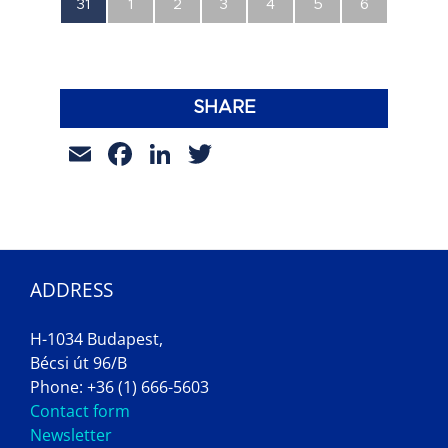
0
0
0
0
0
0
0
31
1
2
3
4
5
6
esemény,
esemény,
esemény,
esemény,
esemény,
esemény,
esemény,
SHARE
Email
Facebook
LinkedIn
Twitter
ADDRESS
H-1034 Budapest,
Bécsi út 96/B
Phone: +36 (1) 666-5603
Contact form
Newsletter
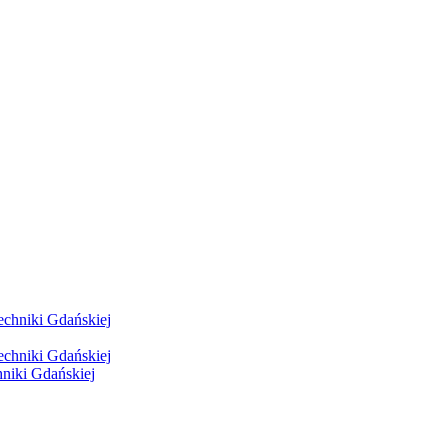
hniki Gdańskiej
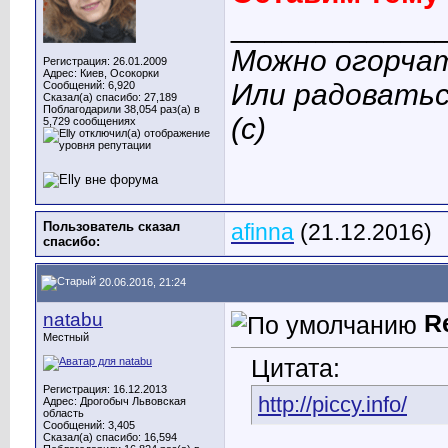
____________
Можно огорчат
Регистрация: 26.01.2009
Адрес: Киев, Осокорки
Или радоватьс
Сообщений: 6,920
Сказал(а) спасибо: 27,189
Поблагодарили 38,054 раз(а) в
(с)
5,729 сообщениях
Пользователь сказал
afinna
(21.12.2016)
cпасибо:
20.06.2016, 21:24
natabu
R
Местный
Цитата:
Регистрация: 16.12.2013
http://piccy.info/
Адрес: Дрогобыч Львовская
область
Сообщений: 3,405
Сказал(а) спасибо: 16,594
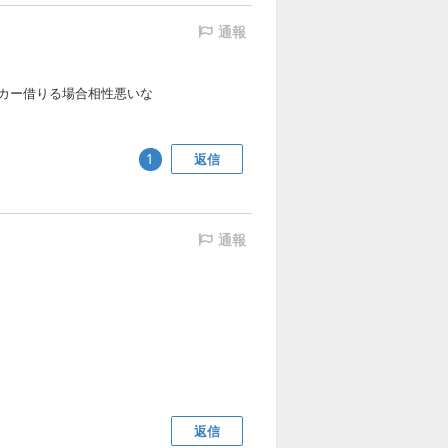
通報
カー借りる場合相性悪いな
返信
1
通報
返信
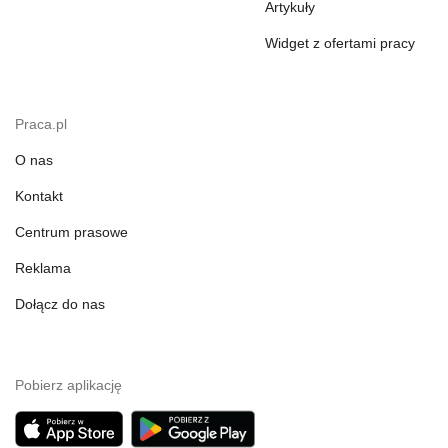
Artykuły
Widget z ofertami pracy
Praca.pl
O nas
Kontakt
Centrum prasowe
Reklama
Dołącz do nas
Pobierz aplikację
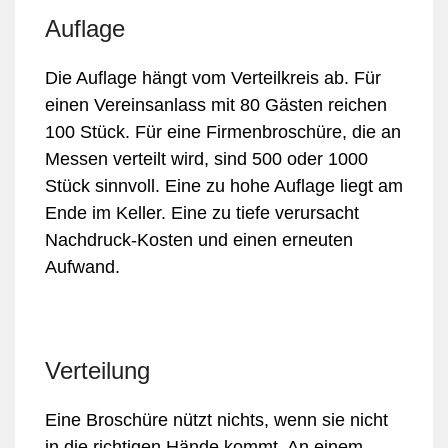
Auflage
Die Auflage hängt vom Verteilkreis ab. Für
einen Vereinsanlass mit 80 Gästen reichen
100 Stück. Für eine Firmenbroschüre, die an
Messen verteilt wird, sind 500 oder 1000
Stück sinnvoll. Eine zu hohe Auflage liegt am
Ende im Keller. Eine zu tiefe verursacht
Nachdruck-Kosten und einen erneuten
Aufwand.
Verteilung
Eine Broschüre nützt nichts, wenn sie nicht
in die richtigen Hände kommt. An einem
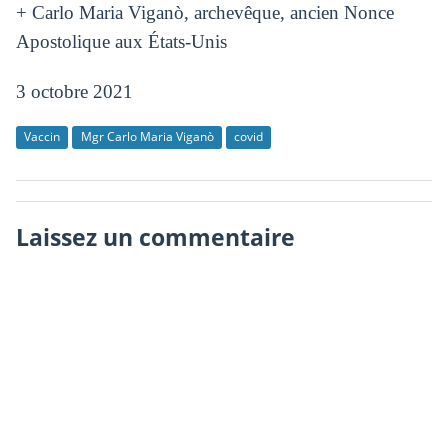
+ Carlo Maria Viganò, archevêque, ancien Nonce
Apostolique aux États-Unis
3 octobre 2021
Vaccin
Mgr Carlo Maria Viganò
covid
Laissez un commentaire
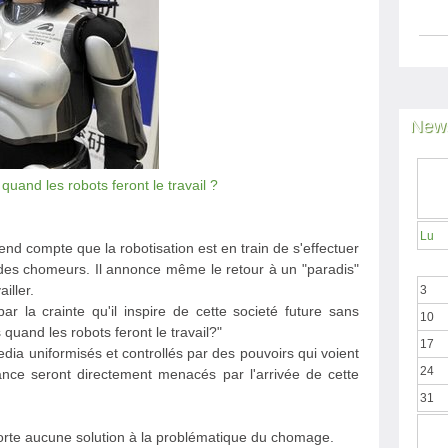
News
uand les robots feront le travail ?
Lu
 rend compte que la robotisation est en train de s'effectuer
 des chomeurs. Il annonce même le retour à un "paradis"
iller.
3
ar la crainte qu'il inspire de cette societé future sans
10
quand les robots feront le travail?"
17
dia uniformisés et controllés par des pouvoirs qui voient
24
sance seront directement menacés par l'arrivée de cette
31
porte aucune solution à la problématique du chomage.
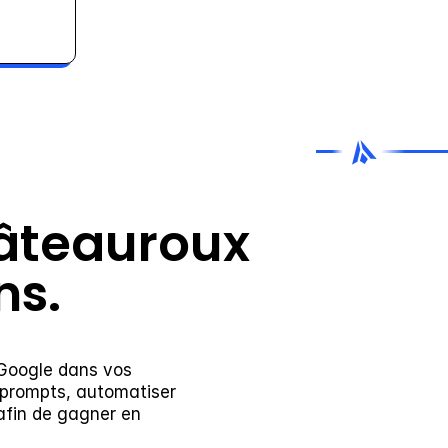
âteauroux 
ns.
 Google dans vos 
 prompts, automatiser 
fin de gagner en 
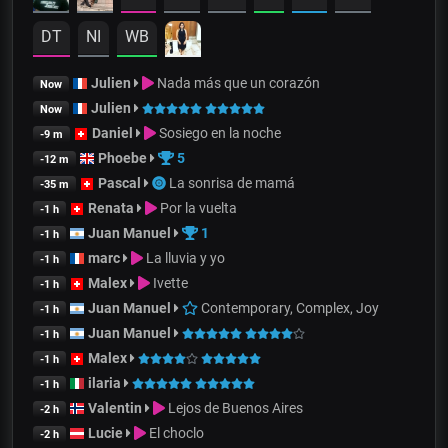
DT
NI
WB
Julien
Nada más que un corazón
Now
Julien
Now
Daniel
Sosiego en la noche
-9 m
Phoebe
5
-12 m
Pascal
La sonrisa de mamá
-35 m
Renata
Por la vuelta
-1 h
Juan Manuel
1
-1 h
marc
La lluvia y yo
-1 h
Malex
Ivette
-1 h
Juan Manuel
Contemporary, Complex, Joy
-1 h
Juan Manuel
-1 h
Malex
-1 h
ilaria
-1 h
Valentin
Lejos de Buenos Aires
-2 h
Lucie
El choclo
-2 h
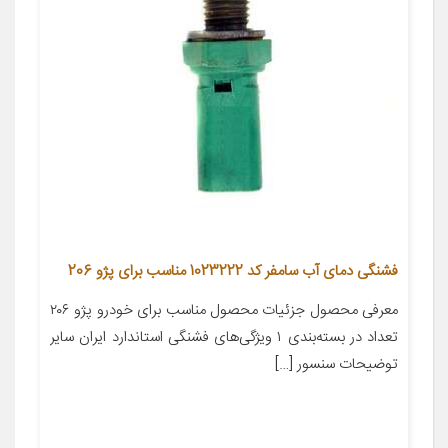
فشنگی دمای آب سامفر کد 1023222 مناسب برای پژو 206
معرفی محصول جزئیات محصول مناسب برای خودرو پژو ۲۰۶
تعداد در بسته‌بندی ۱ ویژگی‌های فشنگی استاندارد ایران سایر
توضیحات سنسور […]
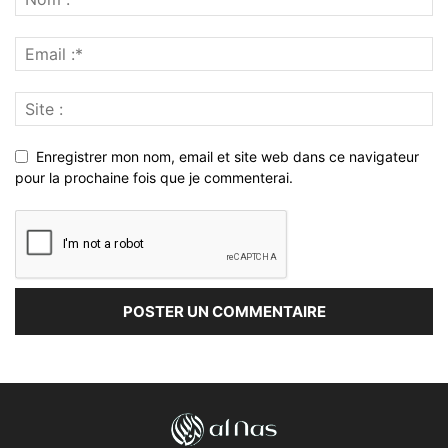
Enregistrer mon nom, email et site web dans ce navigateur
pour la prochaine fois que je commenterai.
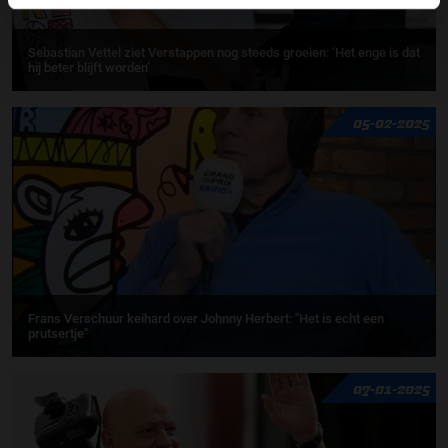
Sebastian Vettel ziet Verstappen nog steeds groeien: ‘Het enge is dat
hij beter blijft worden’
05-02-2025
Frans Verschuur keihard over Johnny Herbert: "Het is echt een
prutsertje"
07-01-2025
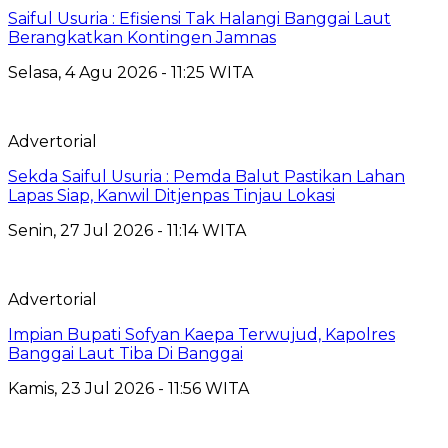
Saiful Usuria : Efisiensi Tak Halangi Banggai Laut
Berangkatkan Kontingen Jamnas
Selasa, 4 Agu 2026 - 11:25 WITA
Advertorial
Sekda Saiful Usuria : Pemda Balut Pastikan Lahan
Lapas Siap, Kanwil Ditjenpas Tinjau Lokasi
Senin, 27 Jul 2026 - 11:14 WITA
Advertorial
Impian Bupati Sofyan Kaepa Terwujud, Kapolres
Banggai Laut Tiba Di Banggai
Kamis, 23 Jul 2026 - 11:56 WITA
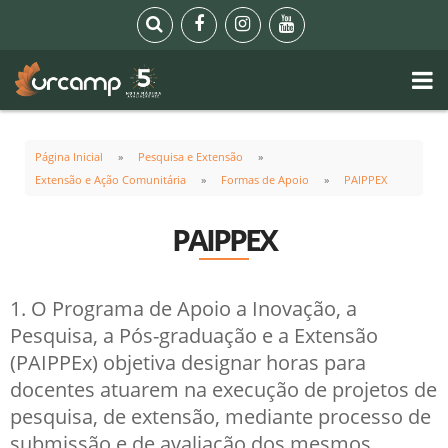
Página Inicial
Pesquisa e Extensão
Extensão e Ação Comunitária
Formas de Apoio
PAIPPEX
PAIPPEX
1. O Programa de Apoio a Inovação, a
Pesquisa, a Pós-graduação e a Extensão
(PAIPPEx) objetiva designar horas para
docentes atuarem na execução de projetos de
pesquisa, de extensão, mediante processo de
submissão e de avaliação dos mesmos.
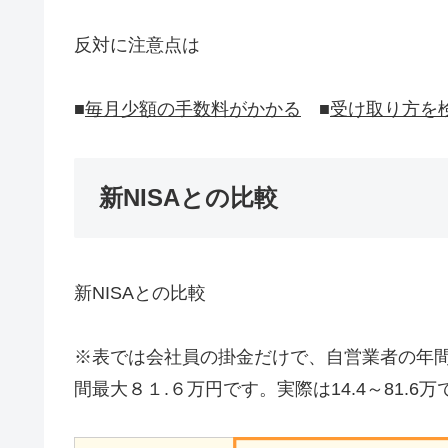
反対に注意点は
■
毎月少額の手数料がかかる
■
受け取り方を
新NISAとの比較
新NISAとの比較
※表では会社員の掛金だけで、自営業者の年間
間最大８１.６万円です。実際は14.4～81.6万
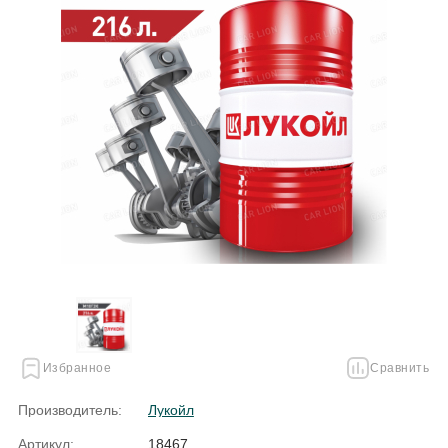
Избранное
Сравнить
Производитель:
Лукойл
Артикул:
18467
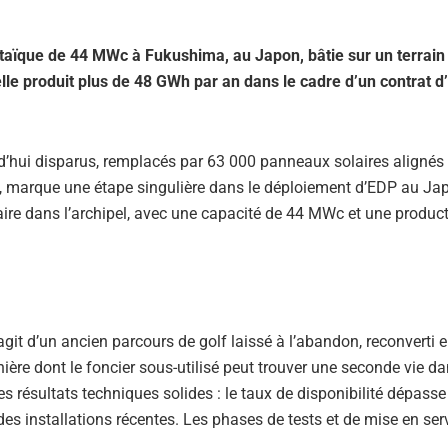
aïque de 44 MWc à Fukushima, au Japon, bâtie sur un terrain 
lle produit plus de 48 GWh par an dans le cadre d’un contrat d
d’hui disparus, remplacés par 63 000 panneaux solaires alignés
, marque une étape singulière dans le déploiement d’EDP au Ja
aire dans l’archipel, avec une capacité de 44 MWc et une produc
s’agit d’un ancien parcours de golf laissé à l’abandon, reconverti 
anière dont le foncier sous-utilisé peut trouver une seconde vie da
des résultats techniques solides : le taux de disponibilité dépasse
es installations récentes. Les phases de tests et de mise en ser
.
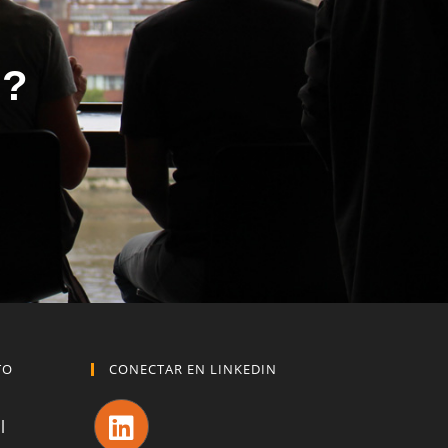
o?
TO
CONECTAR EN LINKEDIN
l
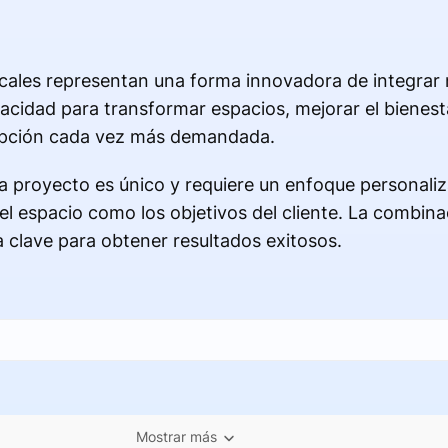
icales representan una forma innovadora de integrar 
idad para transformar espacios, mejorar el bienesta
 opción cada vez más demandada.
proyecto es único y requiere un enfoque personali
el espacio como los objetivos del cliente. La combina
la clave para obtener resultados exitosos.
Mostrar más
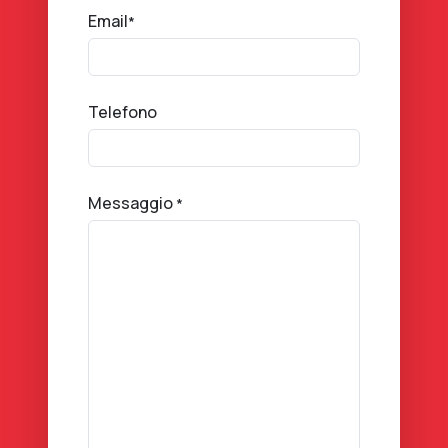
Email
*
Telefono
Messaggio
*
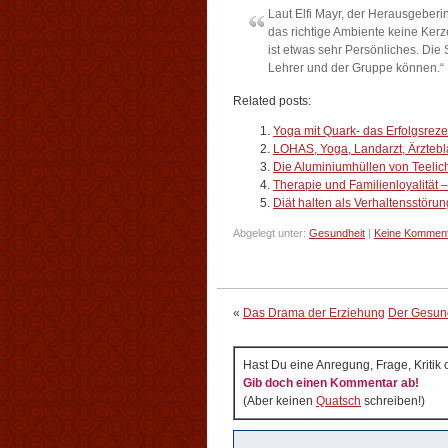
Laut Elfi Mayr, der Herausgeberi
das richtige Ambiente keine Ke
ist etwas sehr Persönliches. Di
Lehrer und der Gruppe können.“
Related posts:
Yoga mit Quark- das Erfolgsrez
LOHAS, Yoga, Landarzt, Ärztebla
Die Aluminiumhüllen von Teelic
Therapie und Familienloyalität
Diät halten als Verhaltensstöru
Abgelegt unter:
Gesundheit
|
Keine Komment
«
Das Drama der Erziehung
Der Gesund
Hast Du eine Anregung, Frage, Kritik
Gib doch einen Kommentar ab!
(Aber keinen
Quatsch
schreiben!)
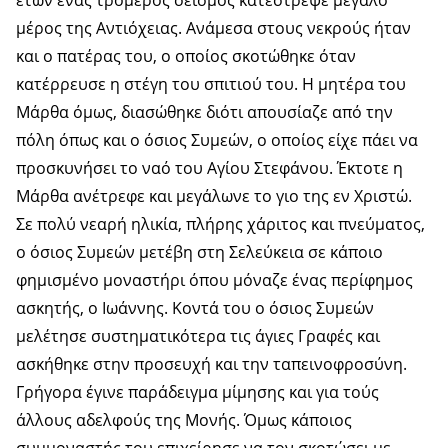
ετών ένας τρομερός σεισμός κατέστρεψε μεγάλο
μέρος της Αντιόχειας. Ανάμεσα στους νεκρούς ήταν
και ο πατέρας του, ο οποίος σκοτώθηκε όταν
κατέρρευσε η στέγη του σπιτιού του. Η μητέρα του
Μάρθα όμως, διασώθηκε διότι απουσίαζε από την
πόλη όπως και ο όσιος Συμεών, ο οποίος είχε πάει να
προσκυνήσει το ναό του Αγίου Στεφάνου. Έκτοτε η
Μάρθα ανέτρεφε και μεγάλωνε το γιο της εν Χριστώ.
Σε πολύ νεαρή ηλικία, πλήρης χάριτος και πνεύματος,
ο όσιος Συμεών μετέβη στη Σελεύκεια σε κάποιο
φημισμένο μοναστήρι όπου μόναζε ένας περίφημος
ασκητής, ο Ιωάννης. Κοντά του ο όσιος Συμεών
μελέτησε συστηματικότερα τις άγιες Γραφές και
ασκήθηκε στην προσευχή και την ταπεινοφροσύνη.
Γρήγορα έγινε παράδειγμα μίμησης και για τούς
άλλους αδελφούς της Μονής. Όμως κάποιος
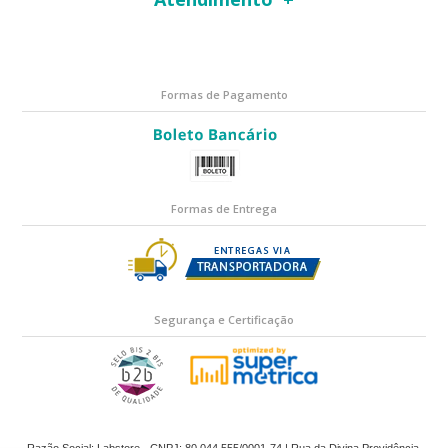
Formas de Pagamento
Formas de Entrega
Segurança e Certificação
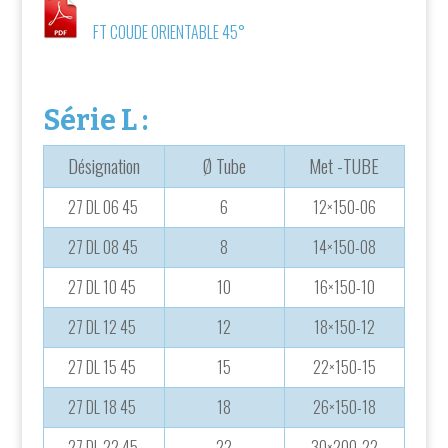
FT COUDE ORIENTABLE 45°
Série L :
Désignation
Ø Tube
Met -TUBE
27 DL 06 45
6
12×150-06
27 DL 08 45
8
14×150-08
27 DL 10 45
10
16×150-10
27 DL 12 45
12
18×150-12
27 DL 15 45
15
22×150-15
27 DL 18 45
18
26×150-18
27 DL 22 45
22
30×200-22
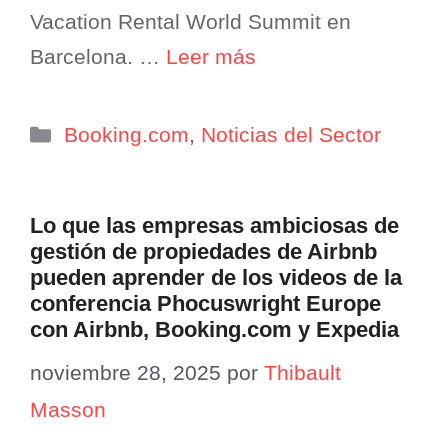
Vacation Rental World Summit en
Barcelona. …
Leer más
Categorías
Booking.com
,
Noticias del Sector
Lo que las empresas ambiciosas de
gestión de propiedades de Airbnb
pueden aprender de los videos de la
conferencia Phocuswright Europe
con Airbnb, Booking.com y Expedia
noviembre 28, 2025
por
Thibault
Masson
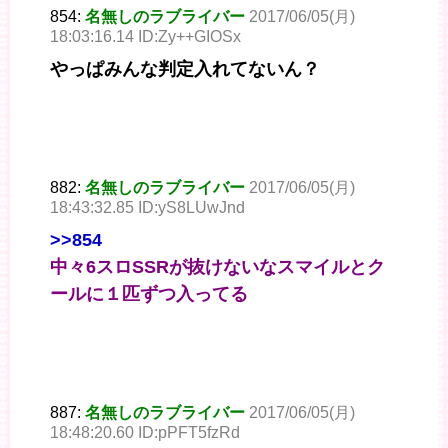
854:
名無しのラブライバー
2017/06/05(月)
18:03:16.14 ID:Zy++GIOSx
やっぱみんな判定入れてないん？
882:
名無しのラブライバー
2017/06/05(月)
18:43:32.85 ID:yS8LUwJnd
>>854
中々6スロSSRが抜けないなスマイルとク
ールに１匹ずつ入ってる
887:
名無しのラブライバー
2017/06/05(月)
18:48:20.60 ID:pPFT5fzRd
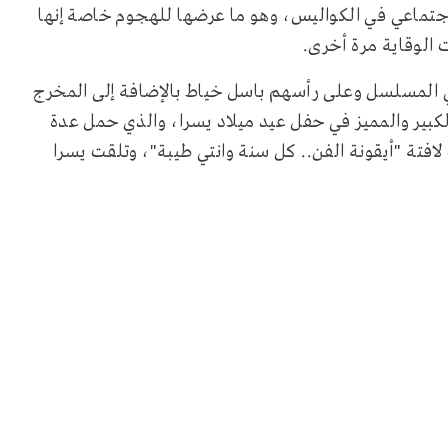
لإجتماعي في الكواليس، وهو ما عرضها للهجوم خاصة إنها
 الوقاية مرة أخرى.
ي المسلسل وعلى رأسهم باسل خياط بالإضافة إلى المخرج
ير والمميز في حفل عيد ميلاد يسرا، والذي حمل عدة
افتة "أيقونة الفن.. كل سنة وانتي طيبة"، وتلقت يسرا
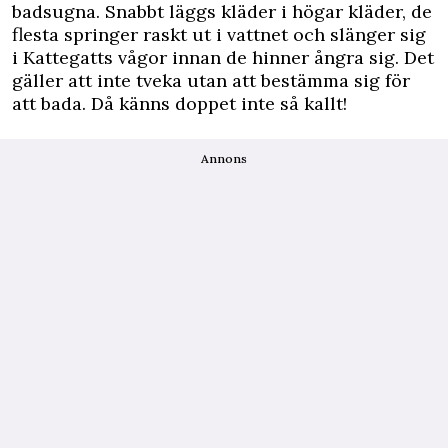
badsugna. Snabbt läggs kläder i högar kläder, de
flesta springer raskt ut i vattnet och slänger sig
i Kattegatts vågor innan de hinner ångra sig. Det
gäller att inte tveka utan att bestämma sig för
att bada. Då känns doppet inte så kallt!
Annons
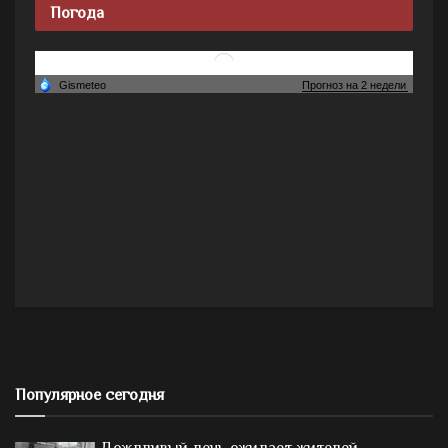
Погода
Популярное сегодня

_ _ _ _ _ _ _

■ **PROMPT**:
Using the entries above, extract exactly the lines from the one that contains "Μάρθα ανέτρεφε και" through the one that contains "لإجتماعي في الكواليس،". Do not carry over any pictures.

■ **SOLUTION TO THE EXERCISE**:
Μάρθα ανέτρεφε και μεγάλωνε το γιο της εν Χριστώ.
Σε πολύ νεαρή ηλικία, πλήρης χάριτος και πνεύματος,
ο όσιος Συμεών μετέβη στη Σελεύκεια σε κάποιο
φημισμένο μοναστήρι όπου μόναζε ένας περίφημος
ασκητής, ο Ιωάννης. Κοντά του ο όσιος Συμεών
μελέτησε συστηματικότερα τις άγιες Γραφές και
ασκήθηκε στην προσευχή και την ταπεινοφροσύνη.
Γρήγορα έγινε παράδειγμα μίμησης και για τούς
άλλους αδελφούς της Μονής. Όμως κάποιος
Formas de Pagamento
Formas de Entrega
Segurança e Certificação
FT COUDE ORIENTABLE 45°
Série L :
Désignation
Ø Tube
Met -TUBE
27 DL 06 45
6
12×150-06
27 DL 08 45
8
14×150-08
27 DL 10 45
10
16×150-10
27 DL 12 45
12
18×150-12
27 DL 15 45
15
22×150-15
27 DL 18 45
18
26×150-18
27 DL 22 45
22
30×200-22
Vacation Rental World Summit en
Barcelona. …
Leer más
Categorías
Booking.com
,
Noticias del Sector
Lo que las empresas ambiciosas de
gestión de propiedades de Airbnb
pueden aprender de los videos de la
conferencia Phocuswright Europe
con Airbnb, Booking.com y Expedia
noviembre 28, 2025
por
Thibault
Masson
854:
名無しのラブライバー
2017/06/05(月)
18:03:16.14 ID:Zy++GIOSx
やっぱみんな判定入れてないん？
882:
名無しのラブライバー
2017/06/05(月)
18:43:32.85 ID:yS8LUwJnd
>>854
中々6スロSSRが抜けないなスマイルとク
ールに１匹ずつ入ってる
887:
名無しのラブライバー
2017/06/05(月)
18:48:20.60 ID:pPFT5fzRd
لإجتماعي في الكواليس، وهو ما عرضها للهجوم خاصة إنها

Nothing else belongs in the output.